Of course it was, I was silly to think so obtusely. I was dead. A certain plight to Hell with a road paved with bricks of coagulated blood and this was the beginning of my journey there. The walls in which I was wedged suddenly gave way to movement as I squirmed myself out of the sheath-like jugulars. Before long, I reached the lipid crust of the vein and gnawed loose. The blood-red brick was there in front of me, wrapping itself like a garden python unto the ascending vista. Clouds of clotted grays loomed near the atmosphere, dripping some strange secretion that smelled of burnt motor oil and steeped lilac flowers. The road had a flabby, uncertain step that fidgeted with an apprehensive foot of movement. It fluttered with a deep, gelatinous pulse as I began to step forward. The road was alive and the journey towards my trial had already begun.

That path sauntered onwards and up towards eternity, weaving itself forward like a relaxed, infinite noose. I marched onward for what felt like lightyears camouflaged in gulps of tiny seconds, disorienting as it was fiercely surreal. There was seemingly little movement in the environment around the red-bricked road, except for short little fragments of kaleidoscopic light that gleaned and then wanned in apathetic bursts. The ground immediately surrounding was charred and barren with an occasional outcropping of puddles with molten silver ooze, arising a vapor addled with harsh, simmering petrol. There too were short gusts of wind, each carrying hysterical whispers of audacious torment that stuck to the ear like a wet tongue. You could even hear paltry, melancholic echoes, buoyantly drifting the rough sounds of torn flesh. If you cupped your hand to the rhythm of the wind, you could detail the ferocious snap of each skin fiber tearing away from its weary ligaments. 

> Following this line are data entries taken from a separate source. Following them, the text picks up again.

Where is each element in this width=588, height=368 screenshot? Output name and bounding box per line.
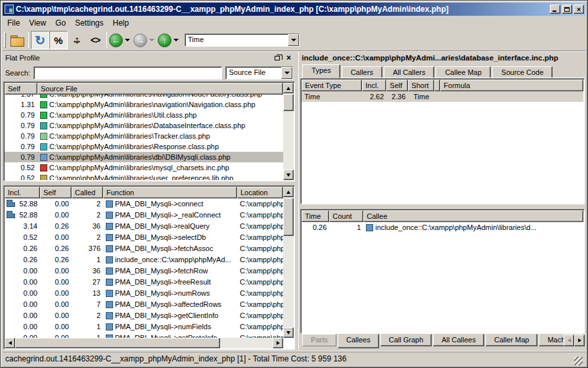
scroll-down-button[interactable]	[283, 170, 294, 180]
column-header-short[interactable]: Short	[408, 80, 434, 91]
resize-grip[interactable]	[574, 357, 583, 365]
source-file-row[interactable]: 1.37 C:\xampp\phpMyAdmin\libraries\navig…	[5, 95, 283, 99]
function-row[interactable]: 0.00 0.00 2 PMA_DBI_Mysqli->getClientInf…	[5, 310, 283, 321]
function-row[interactable]: 0.00 0.00 27 PMA_DBI_Mysqli->freeResult …	[5, 277, 283, 288]
column-header-event-type[interactable]: Event Type	[302, 80, 362, 91]
column-header-self[interactable]: Self	[386, 80, 408, 91]
back-button[interactable]: ←	[109, 34, 123, 47]
column-header-incl[interactable]: Incl.	[362, 80, 386, 91]
function-row[interactable]: 52.88 0.00 2 PMA_DBI_Mysqli->_realConnec…	[5, 210, 283, 221]
scroll-down-button[interactable]	[283, 327, 294, 338]
vertical-scrollbar[interactable]	[283, 187, 294, 338]
menu-item[interactable]: File	[3, 17, 24, 29]
source-file-row[interactable]: 0.79 C:\xampp\phpMyAdmin\libraries\Track…	[5, 131, 283, 141]
column-header-count[interactable]: Count	[329, 210, 363, 222]
function-row[interactable]: 0.52 0.00 2 PMA_DBI_Mysqli->selectDb C:\…	[5, 232, 283, 243]
self-cell: 0.26	[40, 254, 72, 265]
group-by-combo[interactable]: Source File	[225, 66, 293, 80]
source-file-row[interactable]: 0.52 C:\xampp\phpMyAdmin\libraries\user_…	[5, 173, 283, 180]
chevron-down-icon	[291, 39, 296, 41]
source-file-row[interactable]: 0.52 C:\xampp\phpMyAdmin\libraries\mysql…	[5, 162, 283, 173]
combo-dropdown-button[interactable]	[281, 67, 292, 79]
file-cell: C:\xampp\phpMyAdmin\libraries\user_prefe…	[37, 173, 283, 180]
vertical-scrollbar[interactable]	[283, 83, 294, 180]
cycle-detection-button[interactable]: ↔↕	[68, 31, 86, 49]
maximize-button[interactable]	[562, 5, 572, 14]
scrollbar-thumb[interactable]	[283, 94, 294, 111]
source-file-row[interactable]: 0.79 C:\xampp\phpMyAdmin\libraries\Datab…	[5, 120, 283, 131]
tab-scroll-right-button[interactable]	[574, 334, 585, 346]
bottom-tab[interactable]: Parts	[302, 334, 336, 346]
function-row[interactable]: 0.26 0.26 376 PMA_DBI_Mysqli->fetchAssoc…	[5, 243, 283, 254]
scroll-right-button[interactable]	[273, 338, 283, 348]
source-file-row[interactable]: 0.79 C:\xampp\phpMyAdmin\libraries\dbi\D…	[5, 152, 283, 162]
column-header-called[interactable]: Called	[72, 187, 103, 198]
back-dropdown-arrow-icon[interactable]	[125, 39, 130, 41]
source-file-row[interactable]: 0.79 C:\xampp\phpMyAdmin\libraries\Respo…	[5, 141, 283, 152]
bottom-tab[interactable]: Callees	[338, 334, 379, 348]
dock-float-button[interactable]	[273, 54, 282, 62]
scrollbar-thumb[interactable]	[15, 338, 220, 348]
combo-dropdown-button[interactable]	[288, 34, 299, 46]
menu-item[interactable]: View	[24, 17, 51, 29]
column-header-function[interactable]: Function	[103, 187, 237, 198]
detail-tab[interactable]: Source Code	[492, 66, 553, 78]
event-type-combo[interactable]: Time	[185, 34, 300, 47]
relative-percent-button[interactable]: %	[49, 31, 68, 49]
scroll-up-button[interactable]	[283, 83, 294, 93]
scroll-left-button[interactable]	[5, 338, 15, 348]
file-cell: C:\xampp\phpMyAdmin\libraries\dbi\DBIMys…	[37, 152, 283, 162]
close-button[interactable]: ×	[574, 5, 584, 14]
detail-tab[interactable]: All Callers	[384, 66, 435, 78]
title-bar[interactable]: C:\xampp\tmp\cachegrind.out.1416463299-C…	[3, 3, 585, 16]
column-header-callee[interactable]: Callee	[363, 210, 583, 222]
minimize-button[interactable]	[550, 5, 560, 14]
horizontal-scrollbar[interactable]	[5, 338, 283, 348]
detail-tab[interactable]: Types	[302, 64, 340, 78]
bottom-tab[interactable]: Caller Map	[486, 334, 537, 346]
up-button[interactable]: ↑	[158, 34, 171, 47]
function-row[interactable]: 3.14 0.26 36 PMA_DBI_Mysqli->realQuery C…	[5, 221, 283, 232]
source-file-row[interactable]: 0.79 C:\xampp\phpMyAdmin\libraries\Util.…	[5, 110, 283, 120]
dock-close-button[interactable]: ×	[284, 54, 293, 62]
scrollbar-thumb[interactable]	[283, 198, 294, 236]
function-row[interactable]: 0.00 0.00 1 PMA_DBI_Mysqli->numFields C:…	[5, 321, 283, 333]
up-dropdown-arrow-icon[interactable]	[173, 39, 179, 41]
open-file-button[interactable]	[8, 31, 26, 49]
detail-tab[interactable]: Callers	[342, 66, 382, 78]
source-file-table: Self Source File 1.37 C:\xampp\phpMyAdmi…	[3, 81, 295, 181]
function-row[interactable]: 52.88 0.00 2 PMA_DBI_Mysqli->connect C:\…	[5, 198, 283, 210]
function-row[interactable]: 0.00 0.00 7 PMA_DBI_Mysqli->affectedRows…	[5, 299, 283, 310]
detail-splitter[interactable]	[300, 204, 585, 209]
shorten-templates-button[interactable]: <>	[86, 31, 104, 49]
function-row[interactable]: 0.00 0.00 13 PMA_DBI_Mysqli->numRows C:\…	[5, 288, 283, 299]
column-header-source-file[interactable]: Source File	[37, 83, 283, 95]
scroll-up-button[interactable]	[283, 187, 294, 197]
function-row[interactable]: 0.26 0.26 1 include_once::C:\xampp\phpMy…	[5, 254, 283, 265]
menu-item[interactable]: Settings	[70, 17, 108, 29]
menu-item[interactable]: Help	[108, 17, 134, 29]
callee-row[interactable]: 0.26 1 include_once::C:\xampp\phpMyAdmin…	[302, 222, 583, 233]
source-file-row[interactable]: 1.31 C:\xampp\phpMyAdmin\libraries\navig…	[5, 99, 283, 110]
column-header-incl[interactable]: Incl.	[5, 187, 40, 198]
search-input[interactable]	[34, 66, 223, 80]
menu-item[interactable]: Go	[51, 17, 70, 29]
column-header-time[interactable]: Time	[302, 210, 329, 222]
event-types-table: Event Type Incl. Self Short Formula Time…	[300, 78, 585, 204]
function-row[interactable]: 0.00 0.00 1 PMA_DBI_Mysqli->getProtoInfo…	[5, 333, 283, 338]
column-header-formula[interactable]: Formula	[440, 80, 583, 91]
self-cost-cell: 0.79	[5, 152, 37, 162]
column-header-location[interactable]: Location	[237, 187, 283, 198]
bottom-tab[interactable]: Call Graph	[380, 334, 432, 346]
column-header-self[interactable]: Self	[40, 187, 72, 198]
bottom-tab[interactable]: All Callees	[433, 334, 484, 346]
function-row[interactable]: 0.00 0.00 36 PMA_DBI_Mysqli->fetchRow C:…	[5, 265, 283, 277]
toolbar-drag-handle[interactable]	[4, 32, 6, 48]
incl-cell: 0.00	[5, 288, 40, 299]
column-header-self[interactable]: Self	[5, 83, 37, 95]
reload-button[interactable]: ↻	[31, 31, 49, 49]
dock-title-bar[interactable]: Flat Profile ×	[3, 52, 296, 64]
count-cell: 1	[329, 222, 363, 233]
event-type-row[interactable]: Time 2.62 2.36 Time	[302, 91, 583, 102]
detail-tab[interactable]: Callee Map	[436, 66, 491, 78]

A long, dastardly moan settled the ground, and a sudden, electronic crack ripped forwards, crackling with the raw, frenetic noise of hot rippling static. It hovered like lightning but stuck ferocious in the air like a wrinkle in time. A stone-face emerged from the glowing slice, a somber, disintegrated sculpture of a solemn, Greecian man. The man resembled some sort of nameless, long-forgotten philosopher, too terribly paranoid and uncertain for any worthwhile legacy. He was without a sculpted body, just his monolithic face, levitating there with a certain amount of dominant might. His mouth became undone, moving up and down as if it was on a controlled hinge, but no noise came forth. It was miming a silent speech through its open jaw. Eventually, a booming, megalithic voice merged with its movement, sputtering with stereophonic sizzle. The Baby Is Born it clapped. He Is Resting.